The bolt tightening sequence, described as a spiral sequence from the middle outwards, can be viewed here.
I would guess that an unskimmed head is 134mm, because that's the spec for X25XE and Y26SE, between the upper and lower planed surfaces. So if it's measurably less then it has been skimmed. If it was skimmed because it was warped then the material removed might be significant.
Excuse my ignorance, but would you then have to use shorter head bolts?
A cowboy might do that. I very much doubt you'd bottom out a standard new head bolt regardless of how much you skim (assuming less than 1mm). Much more likely to be the wrong bolts, or the wrong washers, or you haven't correctly cleaned out the bolt hole.

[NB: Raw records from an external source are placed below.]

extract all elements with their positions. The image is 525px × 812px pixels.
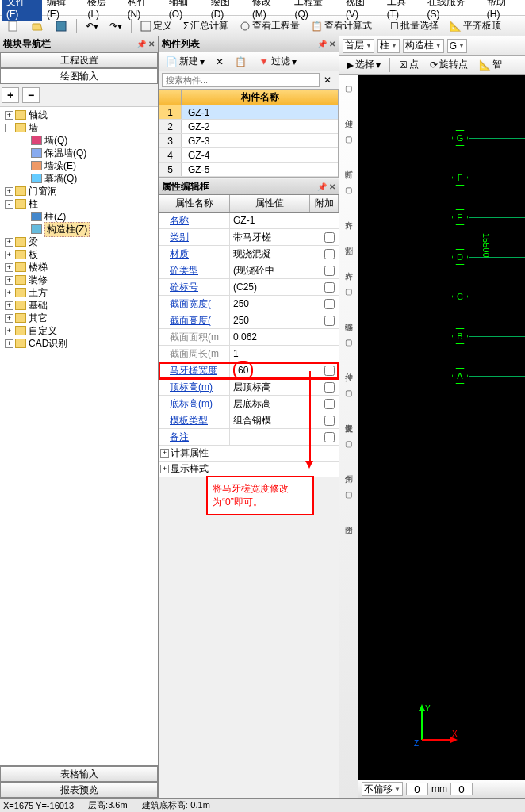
new-component-button[interactable]: 📄 新建 ▾ — [162, 52, 209, 71]
prop-name[interactable]: 备注 — [159, 429, 230, 445]
prop-value[interactable]: 现浇混凝 — [230, 246, 320, 262]
prop-value[interactable]: 250 — [230, 312, 320, 328]
prop-name[interactable]: 截面宽度( — [159, 296, 230, 312]
tree-node[interactable]: 构造柱(Z) — [2, 223, 156, 236]
prop-value[interactable]: 60 — [230, 361, 320, 380]
select-button[interactable]: ▶ 选择 ▾ — [343, 56, 385, 74]
prop-name[interactable]: 马牙槎宽度 — [159, 362, 230, 378]
prop-checkbox[interactable] — [324, 249, 335, 259]
copy-component-button[interactable]: 📋 — [231, 54, 251, 70]
tab-project-settings[interactable]: 工程设置 — [0, 52, 158, 68]
tree-toggle-icon[interactable]: + — [5, 276, 13, 285]
group-toggle-icon[interactable]: + — [160, 465, 169, 473]
property-row[interactable]: 顶标高(m)层顶标高 — [159, 379, 339, 396]
prop-name[interactable]: 类别 — [159, 229, 230, 245]
vtool-button[interactable]: ▢ — [341, 382, 357, 403]
prop-name[interactable]: 名称 — [159, 213, 230, 228]
vtool-button[interactable]: 倒角 — [341, 458, 357, 479]
prop-value[interactable]: 组合钢模 — [230, 412, 320, 428]
property-row[interactable]: 模板类型组合钢模 — [159, 412, 339, 429]
tab-table-input[interactable]: 表格输入 — [0, 766, 158, 782]
property-row[interactable]: 马牙槎宽度60 — [159, 362, 339, 379]
tree-toggle-icon[interactable]: + — [5, 251, 13, 259]
define-button[interactable]: 定义 — [136, 17, 176, 35]
table-row[interactable]: 5GZ-5 — [159, 163, 338, 177]
tree-remove-button[interactable]: − — [22, 87, 40, 103]
sub-combo[interactable]: 构造柱▼ — [403, 39, 444, 53]
prop-check[interactable] — [320, 248, 339, 259]
prop-group[interactable]: +计算属性 — [159, 446, 339, 462]
tree-node[interactable]: +其它 — [2, 312, 156, 324]
prop-checkbox[interactable] — [324, 316, 335, 326]
tree-node[interactable]: +板 — [2, 248, 156, 261]
tree-node[interactable]: +装修 — [2, 274, 156, 286]
save-button[interactable] — [51, 17, 71, 35]
viewformula-button[interactable]: 📋 查看计算式 — [307, 17, 376, 35]
prop-value[interactable]: 1 — [230, 346, 320, 362]
prop-check[interactable] — [320, 282, 339, 293]
prop-check[interactable] — [320, 365, 339, 376]
property-row[interactable]: 截面面积(m0.062 — [159, 329, 339, 346]
tree-toggle-icon[interactable]: + — [5, 301, 13, 310]
property-row[interactable]: 底标高(m)层底标高 — [159, 396, 339, 412]
vtool-button[interactable]: 对齐 — [341, 205, 357, 225]
vtool-button[interactable]: ▢ — [341, 281, 357, 301]
delete-component-button[interactable]: ✕ — [212, 54, 228, 70]
tree-toggle-icon[interactable]: + — [5, 314, 13, 323]
prop-value[interactable]: 250 — [230, 296, 320, 312]
table-row[interactable]: 3GZ-3 — [159, 134, 338, 148]
tree-node[interactable]: 幕墙(Q) — [2, 172, 156, 185]
prop-name[interactable]: 截面周长(m — [159, 346, 230, 362]
tree-node[interactable]: 保温墙(Q) — [2, 147, 156, 159]
prop-check[interactable] — [320, 415, 339, 426]
prop-name[interactable]: 截面面积(m — [159, 329, 230, 345]
prop-check[interactable] — [320, 315, 339, 326]
prop-value[interactable]: 带马牙槎 — [230, 229, 320, 245]
new-button[interactable] — [3, 17, 24, 35]
prop-check[interactable] — [320, 431, 339, 442]
prop-checkbox[interactable] — [324, 266, 335, 276]
tree-node[interactable]: +自定义 — [2, 324, 156, 337]
tree-node[interactable]: +基础 — [2, 299, 156, 312]
prop-name[interactable]: 顶标高(m) — [159, 379, 230, 395]
tree-node[interactable]: +梁 — [2, 236, 156, 248]
nav-tree[interactable]: +轴线-墙墙(Q)保温墙(Q)墙垛(E)幕墙(Q)+门窗洞-柱柱(Z)构造柱(Z… — [0, 107, 158, 765]
vtool-button[interactable]: 打断 — [341, 154, 357, 174]
tab-draw-input[interactable]: 绘图输入 — [0, 68, 158, 84]
tree-node[interactable]: +CAD识别 — [2, 337, 156, 350]
prop-checkbox[interactable] — [324, 232, 335, 243]
offset-y-input[interactable] — [450, 783, 473, 795]
tree-toggle-icon[interactable]: - — [5, 200, 13, 209]
table-row[interactable]: 2GZ-2 — [159, 120, 338, 134]
prop-name[interactable]: 底标高(m) — [159, 396, 230, 412]
vtool-button[interactable]: ▢ — [341, 128, 357, 149]
prop-value[interactable]: 层顶标高 — [230, 379, 320, 395]
tree-node[interactable]: 墙垛(E) — [2, 159, 156, 172]
table-row[interactable]: 1GZ-1 — [159, 105, 338, 120]
prop-checkbox[interactable] — [324, 382, 335, 393]
prop-checkbox[interactable] — [324, 282, 335, 293]
tree-toggle-icon[interactable]: + — [5, 339, 13, 348]
search-clear-button[interactable]: ✕ — [320, 72, 335, 88]
vtool-button[interactable]: ▢ — [341, 78, 357, 98]
redo-button[interactable]: ↷▾ — [105, 18, 126, 34]
pin-icon[interactable]: 📌 ✕ — [317, 182, 335, 191]
pin-icon[interactable]: 📌 ✕ — [317, 40, 335, 48]
prop-check[interactable] — [320, 298, 339, 309]
vtool-button[interactable]: ▢ — [341, 179, 357, 200]
prop-name[interactable]: 砼类型 — [159, 262, 230, 278]
tree-node[interactable]: +门窗洞 — [2, 185, 156, 197]
batch-button[interactable]: ☐ 批量选择 — [386, 17, 443, 35]
tree-toggle-icon[interactable]: + — [5, 263, 13, 272]
vtool-button[interactable]: 闭合 — [341, 509, 357, 530]
table-row[interactable]: 4GZ-4 — [159, 148, 338, 163]
property-row[interactable]: 备注 — [159, 429, 339, 446]
offset-combo[interactable]: 不偏移▼ — [362, 782, 403, 796]
vtool-button[interactable]: ▢ — [341, 484, 357, 504]
prop-value[interactable]: 层底标高 — [230, 396, 320, 412]
kind-combo[interactable]: 柱▼ — [377, 39, 400, 53]
prop-value[interactable]: (现浇砼中 — [230, 262, 320, 278]
tree-toggle-icon[interactable]: + — [5, 289, 13, 297]
tree-node[interactable]: -柱 — [2, 197, 156, 210]
vtool-button[interactable]: 对齐 — [341, 255, 357, 276]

Skimming the head ALWAYS increases compression. ALWAYS. It also brings the valves into closer proximity with the top of the piston. I've no idea what the normal clearances are in our V6's, but IMV the skimming limits on heads are usually to do with maintaining compression ratios within acceptable limits.

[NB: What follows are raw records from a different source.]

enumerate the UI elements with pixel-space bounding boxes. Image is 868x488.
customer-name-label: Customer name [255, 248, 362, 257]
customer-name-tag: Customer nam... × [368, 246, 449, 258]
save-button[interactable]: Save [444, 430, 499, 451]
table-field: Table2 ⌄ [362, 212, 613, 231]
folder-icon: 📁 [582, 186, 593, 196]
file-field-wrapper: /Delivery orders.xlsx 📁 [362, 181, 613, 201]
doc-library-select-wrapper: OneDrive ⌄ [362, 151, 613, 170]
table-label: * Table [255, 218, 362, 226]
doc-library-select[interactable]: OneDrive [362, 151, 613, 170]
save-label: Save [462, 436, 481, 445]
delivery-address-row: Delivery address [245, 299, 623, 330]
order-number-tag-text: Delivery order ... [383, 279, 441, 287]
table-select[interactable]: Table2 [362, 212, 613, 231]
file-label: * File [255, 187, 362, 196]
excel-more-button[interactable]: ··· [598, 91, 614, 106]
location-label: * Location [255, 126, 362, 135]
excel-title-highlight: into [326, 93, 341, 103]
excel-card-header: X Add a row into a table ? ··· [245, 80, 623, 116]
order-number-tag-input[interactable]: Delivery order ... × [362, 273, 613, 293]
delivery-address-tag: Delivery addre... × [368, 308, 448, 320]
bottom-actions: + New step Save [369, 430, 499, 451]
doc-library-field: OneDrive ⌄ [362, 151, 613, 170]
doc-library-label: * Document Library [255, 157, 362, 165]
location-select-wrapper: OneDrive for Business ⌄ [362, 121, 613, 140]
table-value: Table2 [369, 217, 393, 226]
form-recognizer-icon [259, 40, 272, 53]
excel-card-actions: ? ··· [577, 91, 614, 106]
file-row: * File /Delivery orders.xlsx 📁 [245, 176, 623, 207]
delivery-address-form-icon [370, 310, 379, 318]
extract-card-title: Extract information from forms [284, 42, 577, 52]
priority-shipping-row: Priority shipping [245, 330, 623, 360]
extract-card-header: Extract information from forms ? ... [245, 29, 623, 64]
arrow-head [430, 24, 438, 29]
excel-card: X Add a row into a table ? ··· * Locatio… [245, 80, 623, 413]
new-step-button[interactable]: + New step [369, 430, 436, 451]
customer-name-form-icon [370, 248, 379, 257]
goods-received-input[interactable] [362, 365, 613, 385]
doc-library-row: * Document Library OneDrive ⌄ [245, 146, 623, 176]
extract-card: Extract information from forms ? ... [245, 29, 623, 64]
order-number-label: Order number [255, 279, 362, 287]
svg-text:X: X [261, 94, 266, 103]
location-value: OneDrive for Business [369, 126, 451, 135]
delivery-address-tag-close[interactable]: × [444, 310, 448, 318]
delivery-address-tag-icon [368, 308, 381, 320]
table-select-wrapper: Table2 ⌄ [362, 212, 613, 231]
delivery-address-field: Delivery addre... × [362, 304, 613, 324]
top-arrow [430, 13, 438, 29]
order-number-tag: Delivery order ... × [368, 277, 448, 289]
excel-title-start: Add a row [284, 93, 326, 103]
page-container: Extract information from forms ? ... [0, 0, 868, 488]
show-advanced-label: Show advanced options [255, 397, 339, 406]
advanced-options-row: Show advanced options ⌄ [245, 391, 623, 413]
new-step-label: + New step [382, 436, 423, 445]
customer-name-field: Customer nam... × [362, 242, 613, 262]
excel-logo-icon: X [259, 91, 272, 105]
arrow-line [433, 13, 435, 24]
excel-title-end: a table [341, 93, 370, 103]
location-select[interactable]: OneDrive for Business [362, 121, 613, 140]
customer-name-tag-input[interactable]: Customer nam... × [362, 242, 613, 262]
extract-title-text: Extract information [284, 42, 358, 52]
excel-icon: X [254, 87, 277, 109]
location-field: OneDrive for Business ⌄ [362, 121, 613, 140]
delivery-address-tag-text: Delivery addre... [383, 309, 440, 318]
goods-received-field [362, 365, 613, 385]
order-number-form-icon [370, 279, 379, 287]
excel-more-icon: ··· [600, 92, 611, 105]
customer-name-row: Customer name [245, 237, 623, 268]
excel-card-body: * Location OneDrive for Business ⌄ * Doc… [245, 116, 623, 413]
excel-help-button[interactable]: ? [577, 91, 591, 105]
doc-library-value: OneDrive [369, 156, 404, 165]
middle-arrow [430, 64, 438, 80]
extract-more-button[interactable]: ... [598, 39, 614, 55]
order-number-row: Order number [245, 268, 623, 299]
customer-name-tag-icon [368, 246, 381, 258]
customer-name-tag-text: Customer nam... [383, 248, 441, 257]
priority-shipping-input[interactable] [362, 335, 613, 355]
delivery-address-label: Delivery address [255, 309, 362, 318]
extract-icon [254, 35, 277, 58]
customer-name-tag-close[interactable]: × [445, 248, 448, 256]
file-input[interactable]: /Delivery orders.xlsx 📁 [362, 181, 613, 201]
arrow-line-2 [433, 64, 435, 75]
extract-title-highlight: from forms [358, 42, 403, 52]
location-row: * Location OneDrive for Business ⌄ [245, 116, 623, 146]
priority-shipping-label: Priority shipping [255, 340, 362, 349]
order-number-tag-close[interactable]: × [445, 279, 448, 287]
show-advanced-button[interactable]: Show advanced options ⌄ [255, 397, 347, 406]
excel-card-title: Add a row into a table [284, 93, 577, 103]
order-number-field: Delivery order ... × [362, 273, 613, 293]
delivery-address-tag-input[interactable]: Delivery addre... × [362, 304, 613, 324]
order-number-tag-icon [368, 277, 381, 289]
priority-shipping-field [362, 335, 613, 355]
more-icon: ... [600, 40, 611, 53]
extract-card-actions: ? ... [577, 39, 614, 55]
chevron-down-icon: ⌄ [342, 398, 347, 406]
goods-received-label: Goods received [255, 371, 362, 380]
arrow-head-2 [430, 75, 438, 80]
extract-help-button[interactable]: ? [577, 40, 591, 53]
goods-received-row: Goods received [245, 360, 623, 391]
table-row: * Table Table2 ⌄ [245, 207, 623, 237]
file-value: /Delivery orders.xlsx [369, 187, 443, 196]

If you've skimmed the head by more than the allowable limits then the two options are 1) find a new head, or 2) fit a thicker head gasket.
As for the torqueing sequence. It's only valid for NEW standard head bolts. I'd guess these are 8.8 grade steel? If you use a stronger steel bolt (10.9, 12.9 or ARP fancy stuff) then following the torque sequence WILL lead to tears.